Implications of accounting for mesophyll conductance, temperature acclimation, and coordination in a land surface model photosynthesis scheme

An accurate representation of photosynthesis in land surface models is critical for assessing the capacity of the terrestrial biosphere to take up carbon in a changing climate. We present results from an improved physiology scheme embedded in the land surface model CABLE, which extends the standard Farquhar et al. 1980 representation of photosynthesis by three mechanisms: 1) mesophyll conductance, which reduces the CO₂ concentration available for photosynthesis, 2) photosynthetic acclimation to temperature, which adjusts the temperature response of biochemical rates depending on growth temperature, and 3) photosynthetic coordination, which regulates the within-canopy distribution of nitrogen to achieve a more balanced limitation of canopy photosynthesis by light- and Rubisco limited rates. Results from site-level simulations for a diverse set of Australian ecosystems ranging from temperate forests to tropical savannahs show that these model improvements lead to changing responses of simulated photosynthesis to environmental drivers at leaf and canopy scales.

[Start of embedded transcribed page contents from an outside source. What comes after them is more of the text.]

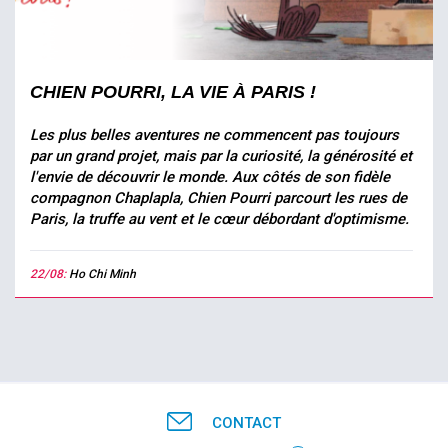
CHIEN POURRI, LA VIE À PARIS !
Les plus belles aventures ne commencent pas toujours
par un grand projet, mais par la curiosité, la générosité et
l'envie de découvrir le monde. Aux côtés de son fidèle
compagnon Chaplapla, Chien Pourri parcourt les rues de
Paris, la truffe au vent et le cœur débordant d'optimisme.
22/08:
Ho Chi Minh
CONTACT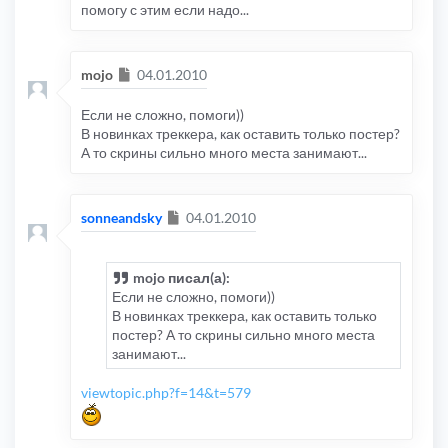
помогу с этим если надо...
Сообщение
mojo
04.01.2010
Если не сложно, помоги))
В новинках треккера, как оставить только постер?
А то скрины сильно много места занимают...
Сообщение
sonneandsky
04.01.2010
mojo писал(а):
Если не сложно, помоги))
В новинках треккера, как оставить только
постер? А то скрины сильно много места
занимают...
viewtopic.php?f=14&t=579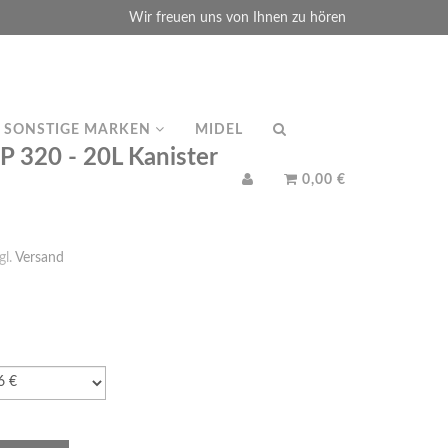
Wir freuen uns von Ihnen zu hören
SONSTIGE MARKEN
MIDEL
320 - 20L Kanister
0,00 €
gl.
Versand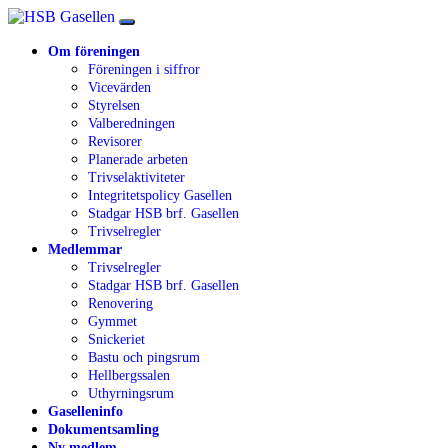
Om föreningen
Föreningen i siffror
Vicevärden
Styrelsen
Valberedningen
Revisorer
Planerade arbeten
Trivselaktiviteter
Integritetspolicy Gasellen
Stadgar HSB brf. Gasellen
Trivselregler
Medlemmar
Trivselregler
Stadgar HSB brf. Gasellen
Renovering
Gymmet
Snickeriet
Bastu och pingsrum
Hellbergssalen
Uthyrningsrum
Gaselleninfo
Dokumentsamling
Ny medlem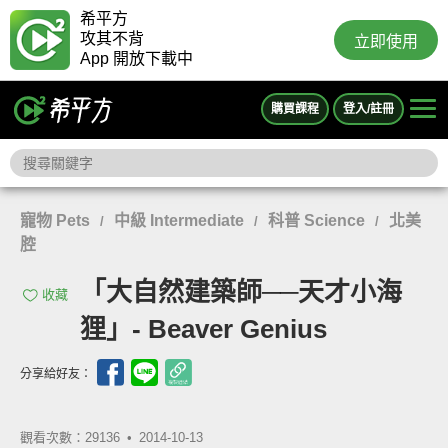
希平方
攻其不背
立即使用
App 開放下載中
購買課程
登入/註冊
寵物 Pets
中級 Intermediate
科普 Science
北美
/
/
/
腔
「大自然建築師──天才小海
收藏
狸」- Beaver Genius
分享給好友：
觀看次數：29136 •
2014-10-13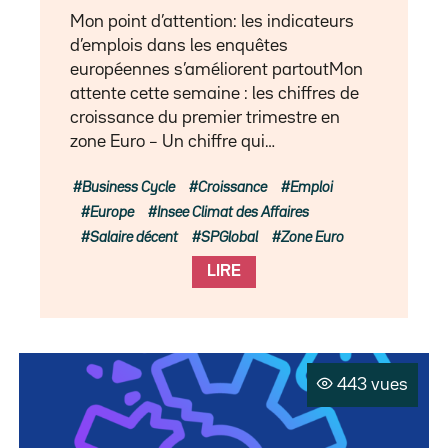
Mon point d’attention: les indicateurs
d’emplois dans les enquêtes
européennes s’améliorent partoutMon
attente cette semaine : les chiffres de
croissance du premier trimestre en
zone Euro – Un chiffre qui…
Business Cycle
Croissance
Emploi
Europe
Insee Climat des Affaires
Salaire décent
SPGlobal
Zone Euro
LIRE
443 vues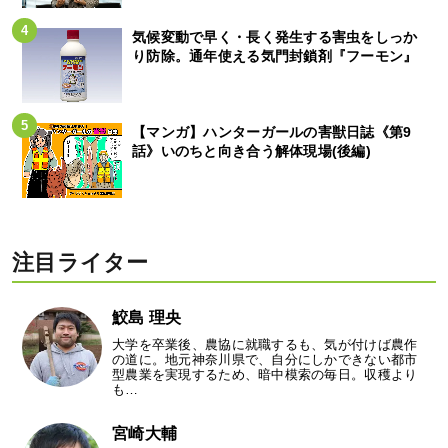
気候変動で早く・長く発生する害虫をしっか
り防除。通年使える気門封鎖剤『フーモン』
【マンガ】ハンターガールの害獣日誌《第9
話》いのちと向き合う解体現場(後編)
注目ライター
鮫島 理央
大学を卒業後、農協に就職するも、気が付けば農作
の道に。地元神奈川県で、自分にしかできない都市
型農業を実現するため、暗中模索の毎日。収穫より
も…
宮崎大輔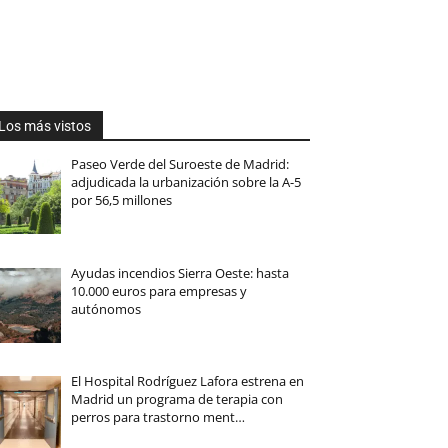
Los más vistos
Paseo Verde del Suroeste de Madrid:
adjudicada la urbanización sobre la A-5
por 56,5 millones
Ayudas incendios Sierra Oeste: hasta
10.000 euros para empresas y
autónomos
El Hospital Rodríguez Lafora estrena en
Madrid un programa de terapia con
perros para trastorno ment…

Most striking are significant changes in the photosynthetic CO₂ sensitivity with temperature, which are consistent across ecosystems. Compared to land surface models ignoring these mechanisms, the new model version simulates a CO₂ response of photosynthesis that varies less with temperature, which translates into a stronger carbon uptake by vegetation in cooler climates but a weaker response in tropical regions.